Items from a dataset
Content starts

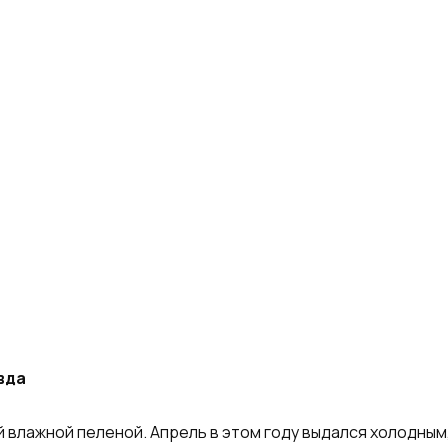
вда
й влажной пеленой. Апрель в этом году выдался холодным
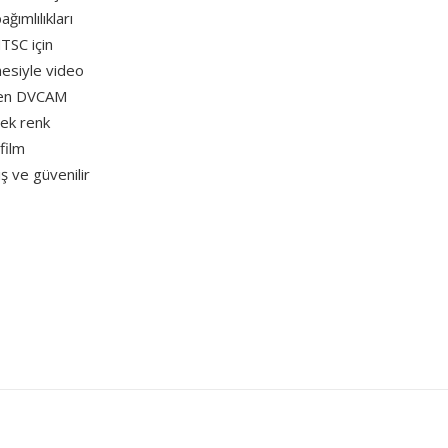
ğımlılıkları
TSC için
esiyle video
ilen DVCAM
sek renk
film
iş ve güvenilir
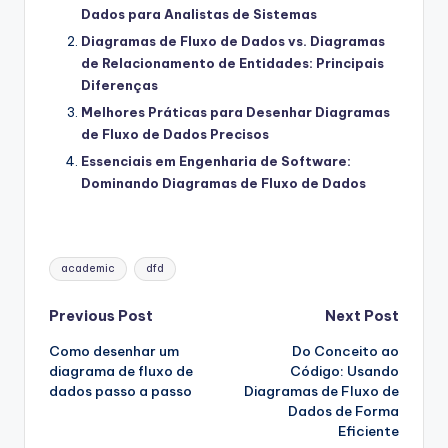
Dados para Analistas de Sistemas
Diagramas de Fluxo de Dados vs. Diagramas
de Relacionamento de Entidades: Principais
Diferenças
Melhores Práticas para Desenhar Diagramas
de Fluxo de Dados Precisos
Essenciais em Engenharia de Software:
Dominando Diagramas de Fluxo de Dados
Tags:
academic
dfd
Post
Previous Post
Next Post
Como desenhar um
Do Conceito ao
navigation
diagrama de fluxo de
Código: Usando
dados passo a passo
Diagramas de Fluxo de
Dados de Forma
Eficiente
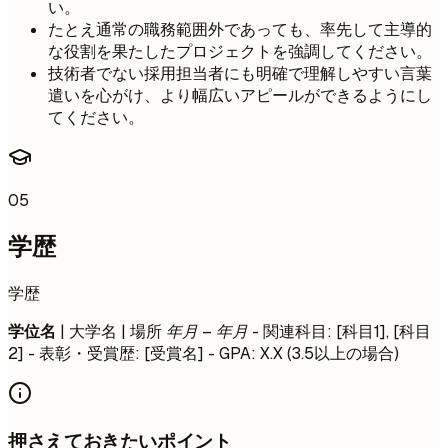
い。
たとえ通常の職務範囲外であっても、率先して主導的
な役割を果たしたプロジェクトを強調してください。
技術者でない採用担当者にも明確で理解しやすい言葉
遣いを心がけ、より幅広いアピールができるようにし
てください。
05
学歴
学歴
学位名
| 大学名 | 場所
年月 – 年月
- 関連科目: [科目1], [科目
2] - 表彰・受賞歴: [受賞名] - GPA: X.X (3.5以上の場合)
押さえておきたいポイント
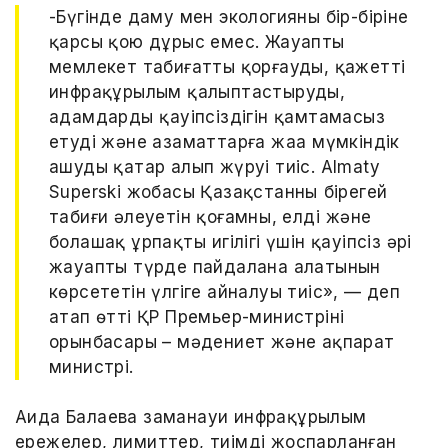
-Бүгінде даму мен экологияны бір-біріне
қарсы қою дұрыс емес. Жауапты
мемлекет табиғатты қорғауды, қажетті
инфрақұрылым қалыптастыруды,
адамдардың қауіпсіздігін қамтамасыз
етуді және азаматтарға жаңа мүмкіндік
ашуды қатар алып жүруі тиіс. Almaty
Superski жобасы Қазақстанның бірегей
табиғи әлеуетін қоғамның, елдің және
болашақ ұрпақтың игілігі үшін қауіпсіз әрі
жауапты түрде пайдалана алатынын
көрсететін үлгіге айналуы тиіс», — деп
атап өтті ҚР Премьер-министрінің
орынбасары – мәдениет және ақпарат
министрі.
Аида Балаева заманауи инфрақұрылым
ережелер, лимиттер, тиімді жоспарланған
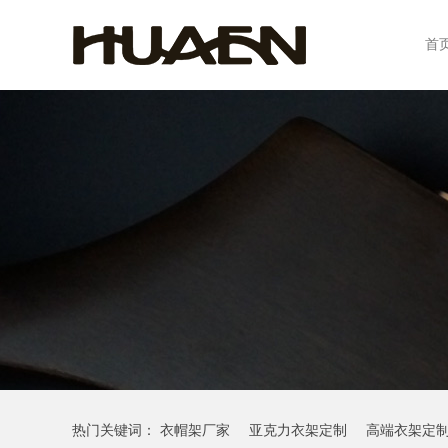
首
热门关键词：
衣帽架厂家
亚克力衣架定制
高端衣架定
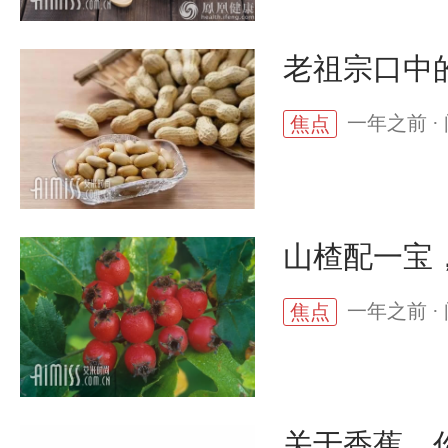
老祖宗口中
一年之前 · 
焦点
山楂配一宝
一年之前 · 
焦点
关于香蕉，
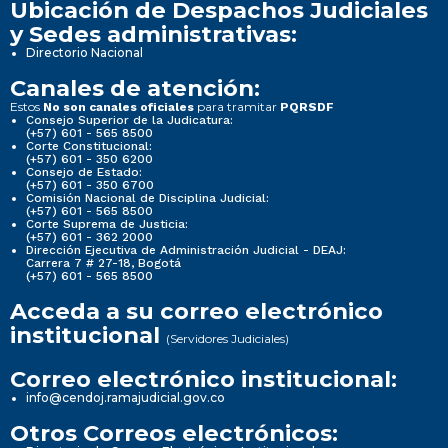
Ubicación de Despachos Judiciales
y Sedes administrativas:
Directorio Nacional
Canales de atención:
Estos
para tramitar
No son canales oficiales
PQRSDF
Consejo Superior de la Judicatura:
(+57) 601 - 565 8500
Corte Constitucional:
(+57) 601 - 350 6200
Consejo de Estado:
(+57) 601 - 350 6700
Comisión Nacional de Disciplina Judicial:
(+57) 601 - 565 8500
Corte Suprema de Justicia:
(+57) 601 - 362 2000
Dirección Ejecutiva de Administración Judicial - DEAJ:
Carrera 7 # 27-18, Bogotá
(+57) 601 - 565 8500
Acceda a su correo electrónico
institucional
(Servidores Judiciales)
Correo electrónico institucional:
info@cendoj.ramajudicial.gov.co
Otros Correos electrónicos:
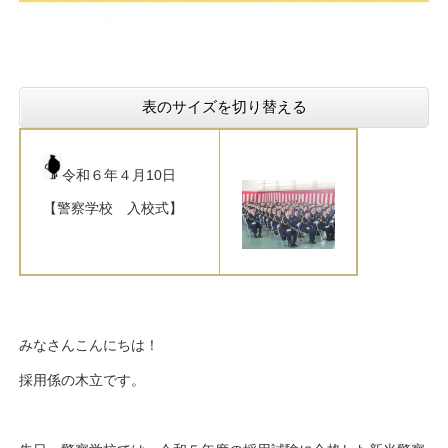
表のサイズを切り替える
令和６年４月10日
【警察学校 入校式
】
みなさんこんにちは！
採用係の木立です。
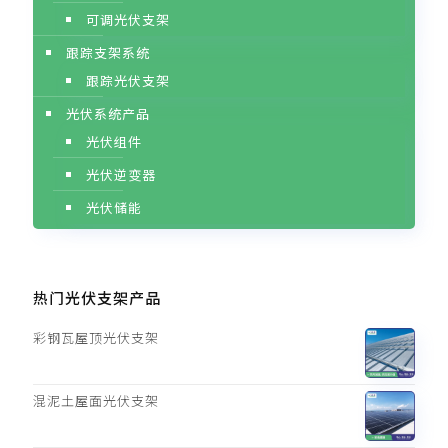
可调光伏支架
跟踪支架系统
跟踪光伏支架
光伏系统产品
光伏组件
光伏逆变器
光伏储能
热门光伏支架产品
彩钢瓦屋顶光伏支架
混泥土屋面光伏支架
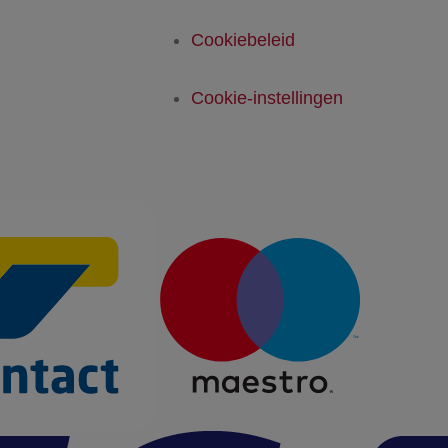
Cookiebeleid
Cookie-instellingen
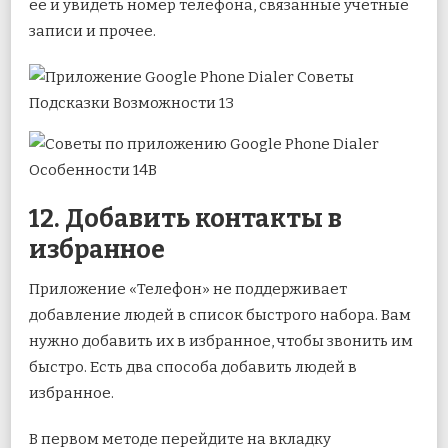
ее и увидеть номер телефона, связанные учетные
записи и прочее.
12. Добавить контакты в
избранное
Приложение «Телефон» не поддерживает
добавление людей в список быстрого набора. Вам
нужно добавить их в избранное, чтобы звонить им
быстро. Есть два способа добавить людей в
избранное.
В первом методе перейдите на вкладку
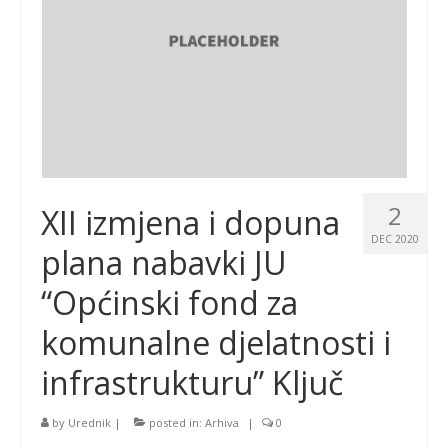
2
XII izmjena i dopuna
DEC 2020
plana nabavki JU
“Općinski fond za
komunalne djelatnosti i
infrastrukturu” Ključ
by
Urednik
|
posted in:
Arhiva
|
0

Content ends

## Problem to solve:
Read through the entries above, and wherever a line holds the string "избранное", copy it.

## Solution:
избранное
нужно добавить их в избранное, чтобы звонить им
избранное.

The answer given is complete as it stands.